◆ What needs to be done: Only the text of the records below belongs in the answer, copied exactly, with pictures omitted.

◆ Dataset entries:
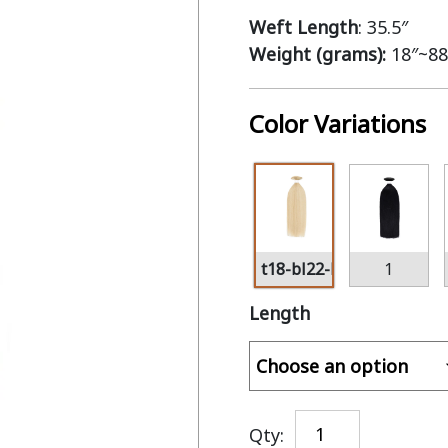
Weft Length
: 35.5″
Weight (grams):
18″~88
Color Variations
t18-bl22-bl60
1
Length
Qty:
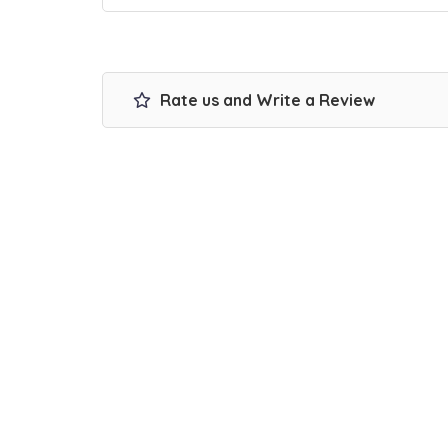
Rate us and Write a Review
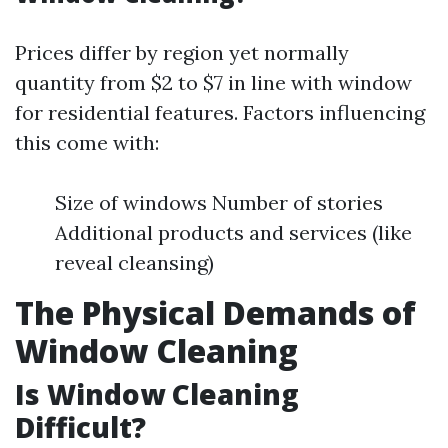
Prices differ by region yet normally
quantity from $2 to $7 in line with window
for residential features. Factors influencing
this come with:
Size of windows Number of stories
Additional products and services (like
reveal cleansing)
The Physical Demands of
Window Cleaning
Is Window Cleaning
Difficult?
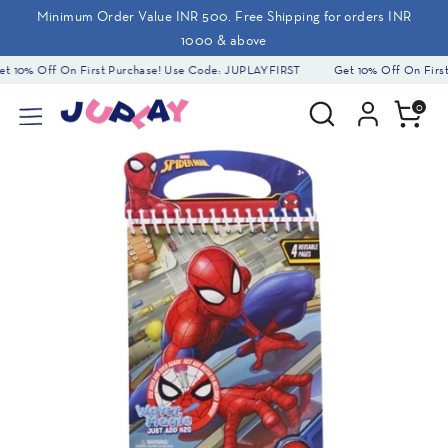
Skip
Minimum Order Value INR 500. Free Shipping for orders INR
to
1000 & above
content
 10% Off On First Purchase! Use Code: JUPLAYFIRST
Get 10% Off On First
Search
Search
0
our
store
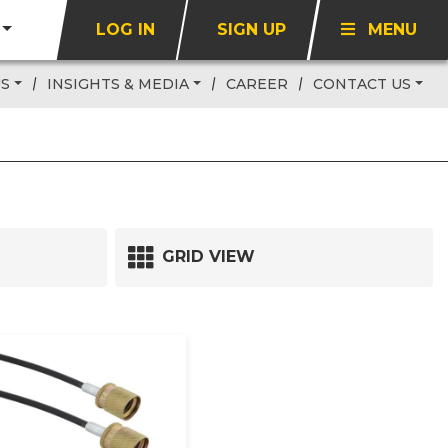
LOG IN
SIGN UP
MENU
US
INSIGHTS & MEDIA
CAREER
CONTACT US
GRID VIEW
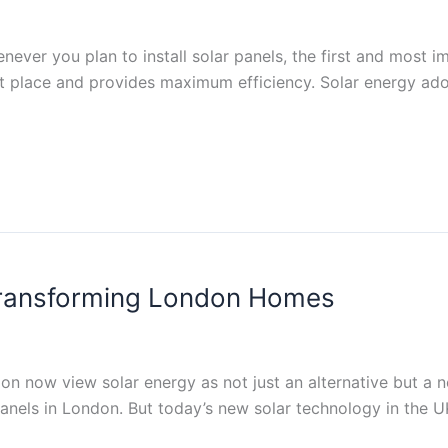
never you plan to install solar panels, the first and most i
ght place and provides maximum efficiency. Solar energy ado
 Transforming London Homes
n now view solar energy as not just an alternative but a ne
 panels in London. But today’s new solar technology in the 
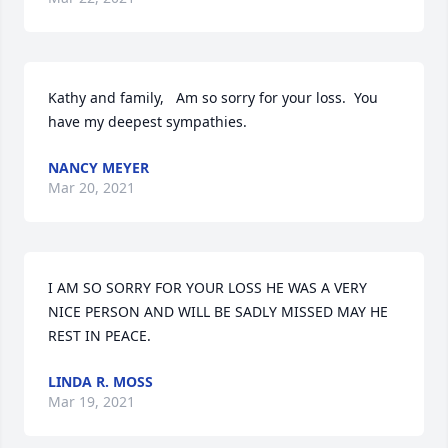
Kathy and family,   Am so sorry for your loss.  You 
have my deepest sympathies.
NANCY MEYER
Mar 20, 2021
I AM SO SORRY FOR YOUR LOSS HE WAS A VERY 
NICE PERSON AND WILL BE SADLY MISSED MAY HE 
REST IN PEACE.
LINDA R. MOSS
Mar 19, 2021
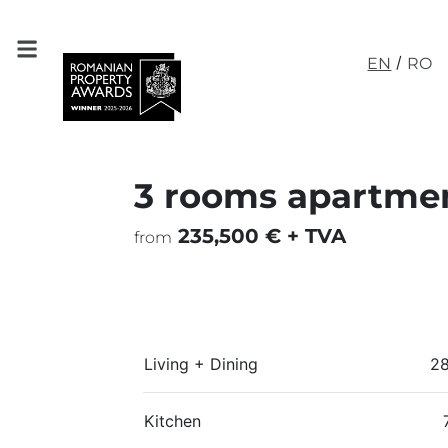
/
EN
RO
3 rooms apartmen
235,500 € + TVA
from
Living + Dining
2
Kitchen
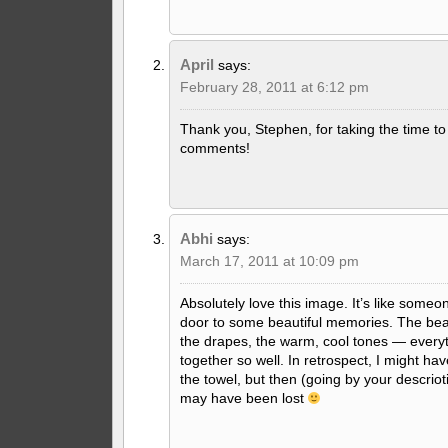
April
says:
February 28, 2011 at 6:12 pm
Thank you, Stephen, for taking the time to 
comments!
Abhi
says:
March 17, 2011 at 10:09 pm
Absolutely love this image. It’s like some
door to some beautiful memories. The beauti
the drapes, the warm, cool tones — every
together so well. In retrospect, I might ha
the towel, but then (going by your descrio
may have been lost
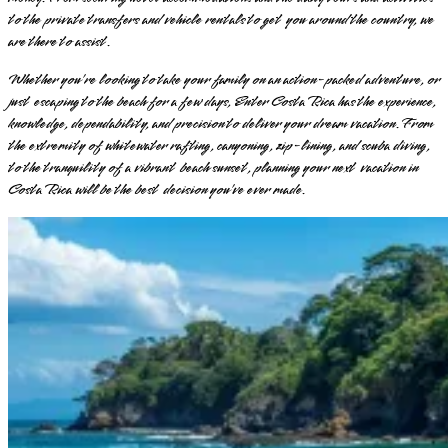
to the private transfers and vehicle rentals to get you around the country, we
are there to assist.
Whether you’re looking to take your family on an action-packed adventure, or
just escaping to the beach for a few days, Enter Costa Rica has the experience,
knowledge, dependability, and precision to deliver your dream vacation. From
the extremity of whitewater rafting, canyoning, zip-lining, and scuba diving,
to the tranquility of a vibrant beach sunset, planning your next vacation in
Costa Rica will be the best decision you’ve ever made.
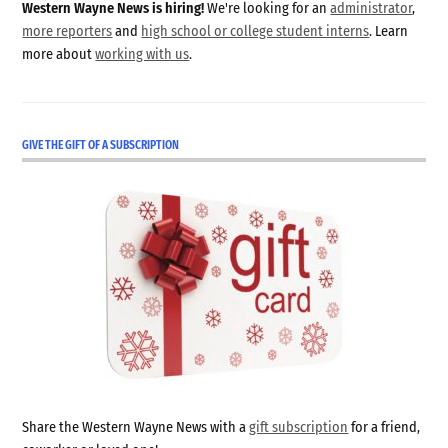
Western Wayne News is hiring!
We're looking for an
administrator
,
more reporters
and
high school or college student interns
. Learn
more about
working with us
.
GIVE THE GIFT OF A SUBSCRIPTION
Share the Western Wayne News with a
gift subscription
for a friend,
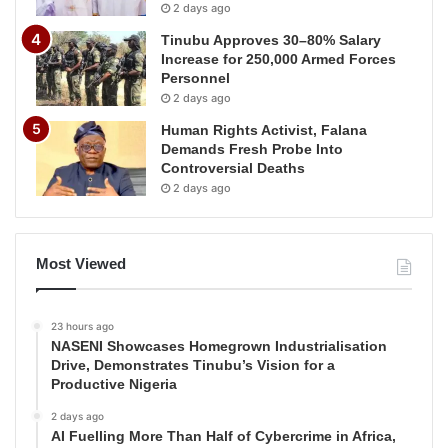
2 days ago
Tinubu Approves 30–80% Salary
Increase for 250,000 Armed Forces
Personnel
2 days ago
Human Rights Activist, Falana
Demands Fresh Probe Into
Controversial Deaths
2 days ago
Most Viewed
23 hours ago
NASENI Showcases Homegrown Industrialisation
Drive, Demonstrates Tinubu’s Vision for a
Productive Nigeria
2 days ago
AI Fuelling More Than Half of Cybercrime in Africa,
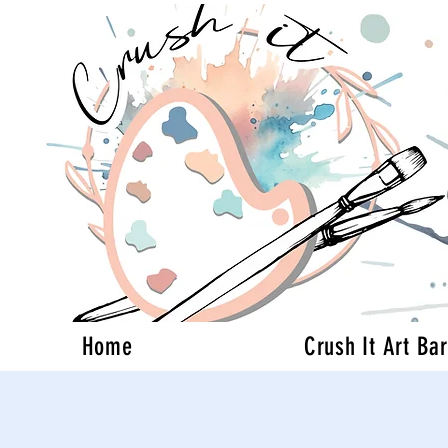
Home
Crush It Art Bar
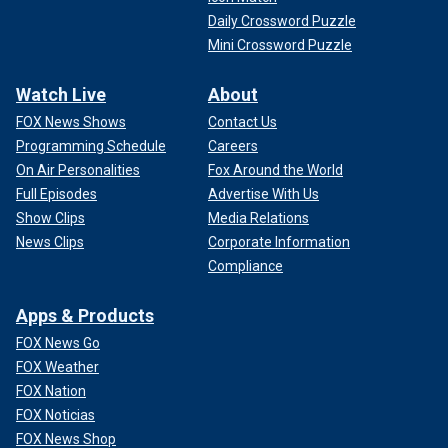
Daily Crossword Puzzle
Mini Crossword Puzzle
Watch Live
About
FOX News Shows
Contact Us
Programming Schedule
Careers
On Air Personalities
Fox Around the World
Full Episodes
Advertise With Us
Show Clips
Media Relations
News Clips
Corporate Information
Compliance
Apps & Products
FOX News Go
FOX Weather
FOX Nation
FOX Noticias
FOX News Shop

◆ Output below:
Weft Length
: 35.5″
Weight (grams):
18″~88
Color Variations
t18-bl22-bl60
1
Length
Qty:
Rate us and Write a Review
Prices differ by region yet normally
quantity from $2 to $7 in line with window
for residential features. Factors influencing
this come with:
Size of windows Number of stories
Additional products and services (like
reveal cleansing)
The Physical Demands of
Window Cleaning
Is Window Cleaning
Difficult?
Skip
Minimum Order Value INR 500. Free Shipping for orders INR
to
1000 & above
content
 10% Off On First Purchase! Use Code: JUPLAYFIRST
Get 10% Off On First
Search
Search
0
our
store
LOG IN
SIGN UP
MENU
US
INSIGHTS & MEDIA
CAREER
CONTACT US
GRID VIEW
never you plan to install solar panels, the first and most i
ght place and provides maximum efficiency. Solar energy ado
 Transforming London Homes
n now view solar energy as not just an alternative but a ne
 panels in London. But today’s new solar technology in the 
Kathy and family,   Am so sorry for your loss.  You 
have my deepest sympathies.
NANCY MEYER
Mar 20, 2021
I AM SO SORRY FOR YOUR LOSS HE WAS A VERY 
NICE PERSON AND WILL BE SADLY MISSED MAY HE 
REST IN PEACE.
LINDA R. MOSS
Mar 19, 2021
/
EN
RO
3 rooms apartmen
235,500 € + TVA
from
Living + Dining
2
Kitchen
April
says:
February 28, 2011 at 6:12 pm
Thank you, Stephen, for taking the time to 
comments!
Abhi
says:
March 17, 2011 at 10:09 pm
Absolutely love this image. It’s like some
door to some beautiful memories. The beauti
the drapes, the warm, cool tones — every
together so well. In retrospect, I might ha
the towel, but then (going by your descrio
may have been lost
to the private transfers and vehicle rentals to get you around the country, we
are there to assist.
Whether you’re looking to take your family on an action-packed adventure, or
just escaping to the beach for a few days, Enter Costa Rica has the experience,
knowledge, dependability, and precision to deliver your dream vacation. From
the extremity of whitewater rafting, canyoning, zip-lining, and scuba diving,
to the tranquility of a vibrant beach sunset, planning your next vacation in
Costa Rica will be the best decision you’ve ever made.
Western Wayne News is hiring!
We're looking for an
administrator
,
more reporters
and
high school or college student interns
. Learn
more about
working with us
.
GIVE THE GIFT OF A SUBSCRIPTION
Share the Western Wayne News with a
gift subscription
for a friend,
2 days ago
Tinubu Approves 30–80% Salary
Increase for 250,000 Armed Forces
Personnel
2 days ago
Human Rights Activist, Falana
Demands Fresh Probe Into
Controversial Deaths
2 days ago
Most Viewed
23 hours ago
NASENI Showcases Homegrown Industrialisation
Drive, Demonstrates Tinubu’s Vision for a
Productive Nigeria
2 days ago
AI Fuelling More Than Half of Cybercrime in Africa,
Home
Crush It Art Bar
Daily Crossword Puzzle
Mini Crossword Puzzle
Watch Live
About
FOX News Shows
Contact Us
Programming Schedule
Careers
On Air Personalities
Fox Around the World
Full Episodes
Advertise With Us
Show Clips
Media Relations
News Clips
Corporate Information
Compliance
Apps & Products
FOX News Go
FOX Weather
FOX Nation
FOX Noticias
FOX News Shop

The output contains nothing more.